The Loader steps are responsible for taking the dataframe from the transform phase and produce different representations of the results. For example, storing results in a database, producing different plots of the data or storing a summary as a csv file.

All the loaders specified in the ETL config of the suite design, receive the resulting table (data frame) from the transform phase.

To add a custom Loader extend the Loader base class in the does_etl_custom package and implement the required methods.

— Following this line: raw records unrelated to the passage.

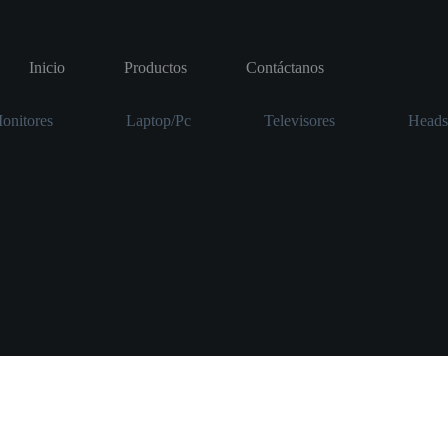
Inicio
Productos
Contáctanos
onitores
Laptop/Pc
Televisores
Heads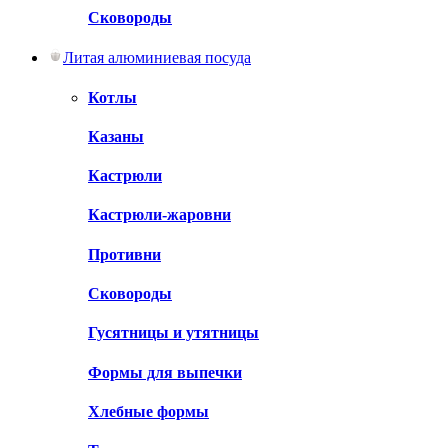
Сковороды
Литая алюминиевая посуда
Котлы
Казаны
Кастрюли
Кастрюли-жаровни
Противни
Сковороды
Гусятницы и утятницы
Формы для выпечки
Хлебные формы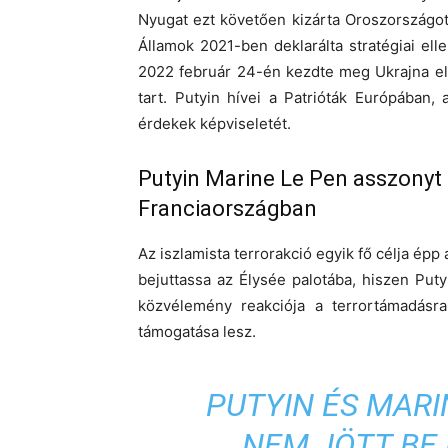
Nyugat ezt követően kizárta Oroszországot
Államok 2021-ben deklarálta stratégiai ell
2022 február 24-én kezdte meg Ukrajna el
tart. Putyin hívei a Patrióták Európában,
érdekek képviseletét.
Putyin Marine Le Pen asszonyt 
Franciaországban
Az iszlamista terrorakció egyik fő célja épp
bejuttassa az Élysée palotába, hiszen Puty
közvélemény reakciója a terrortámadásr
támogatása lesz.
PUTYIN ÉS MARI
NEM JÖTT BE 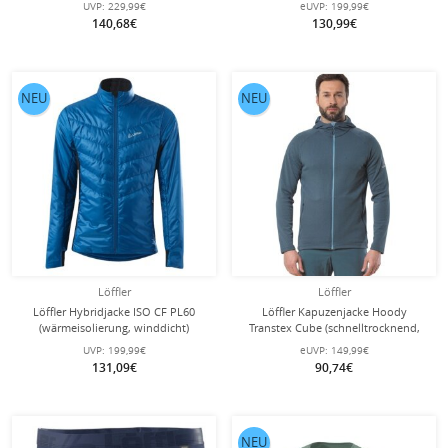
UVP:
229,99€
eUVP:
199,99€
neongelb Herren
140,68€
130,99€
NEU
NEU
Löffler
Löffler
Löffler Hybridjacke ISO CF PL60
Löffler Kapuzenjacke Hoody
(wärmeisolierung, winddicht)
Transtex Cube (schnelltrocknend,
marineblau Herren
atmungsaktiv) petrolblau Herren
UVP:
199,99€
eUVP:
149,99€
131,09€
90,74€
NEU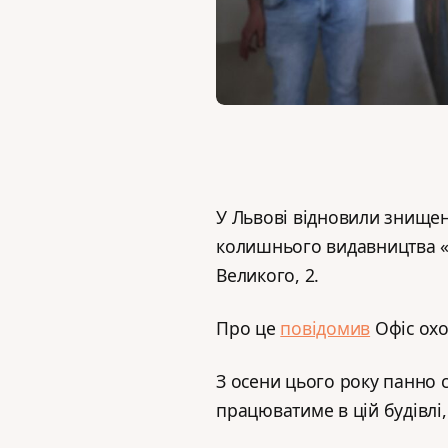
У Львові відновили знищен
колишнього видавництва «
Великого, 2.
Про це
повідомив
Офіс охо
З осени цього року панно 
працюватиме в цій будівлі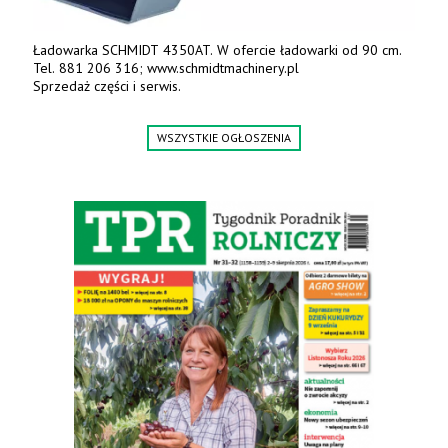
Ładowarka SCHMIDT 4350AT. W ofercie ładowarki od 90 cm.
Tel. 881 206 316; www.schmidtmachinery.pl
Sprzedaż części i serwis.
WSZYSTKIE OGŁOSZENIA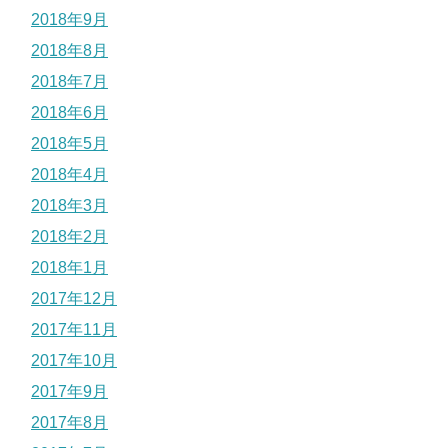
2018年9月
2018年8月
2018年7月
2018年6月
2018年5月
2018年4月
2018年3月
2018年2月
2018年1月
2017年12月
2017年11月
2017年10月
2017年9月
2017年8月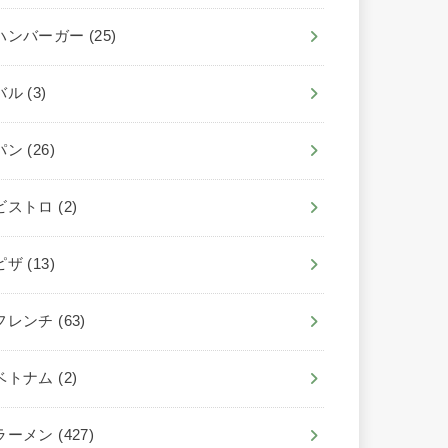
ハンバーガー
(25)
バル
(3)
パン
(26)
ビストロ
(2)
ピザ
(13)
フレンチ
(63)
ベトナム
(2)
ラーメン
(427)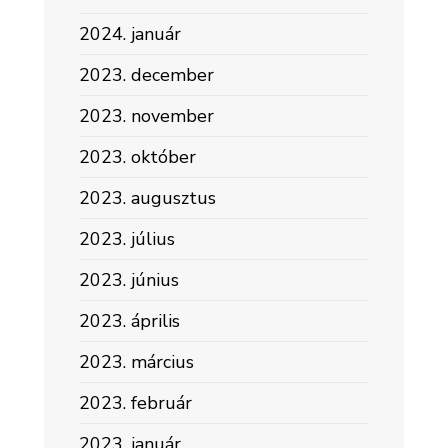
2024. január
2023. december
2023. november
2023. október
2023. augusztus
2023. július
2023. június
2023. április
2023. március
2023. február
2023. január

from doespy.etl.steps.loaders import Loader

class MyLoader(Loader):

     def load(self, df: pd.DataFrame, options: Dict, etl_info: Dict) -> None:
        # your implementation

Todo

add link to etl section

More details can be found in the or by consulting the already provided Loader.

Loader [Show Source]

doespy/doespy/etl/steps/loaders.py¶

from abc import ABC, abstractmethod
from typing import List, Dict

import pandas as pd
import os
import matplotlib.pyplot as plt
import inspect
import sys
from typing import Optional

from pydantic import ConfigDict, BaseModel

class Loader(BaseModel, ABC):
    model_config = ConfigDict(extra="forbid")

    def get_output_dir(self, etl_info):
        """:meta private:"""

        etl_output_dir = etl_info["etl_output_dir"]

        if etl_output_dir is not None and not os.path.exists(etl_output_dir):
            os.makedirs(etl_output_dir)

        return etl_output_dir

    @abstractmethod
    def load(self, df: pd.DataFrame, options: Dict, etl_info: Dict) -> None:
        """:meta private:"""
        # NOTE: Extending classes should not use the `options: Dict` and instead use instance variables for parameters

        pass


class PlotLoader(Loader):

    def save_data(self, df: pd.DataFrame, filename: str, output_dir: str, output_filetypes: List[str] = ["html"]):
        """:meta private:"""
        os.makedirs(output_dir, exist_ok=True)

        for ext in output_filetypes:
            if ext == "html":
                html_table = df.to_html()
                path = os.path.join(output_dir, f"{filename}.html")

                with open(path, 'w') as file:
                    file.write(html_table)
            else:
                raise ValueError(f"PlotLoader: Unknown file type {ext}")


    def save_plot(
        self,
        fig: plt.Figure,
        filename: str,
        output_dir: str,
        use_tight_layout: bool = True,
        output_filetypes: List[str] = ["pdf", "png"],
    ):
        """:meta private:"""
        os.makedirs(output_dir, exist_ok=True)


        for ext in output_filetypes:
            full_filename = f"{output_dir}/{filename}.{ext}"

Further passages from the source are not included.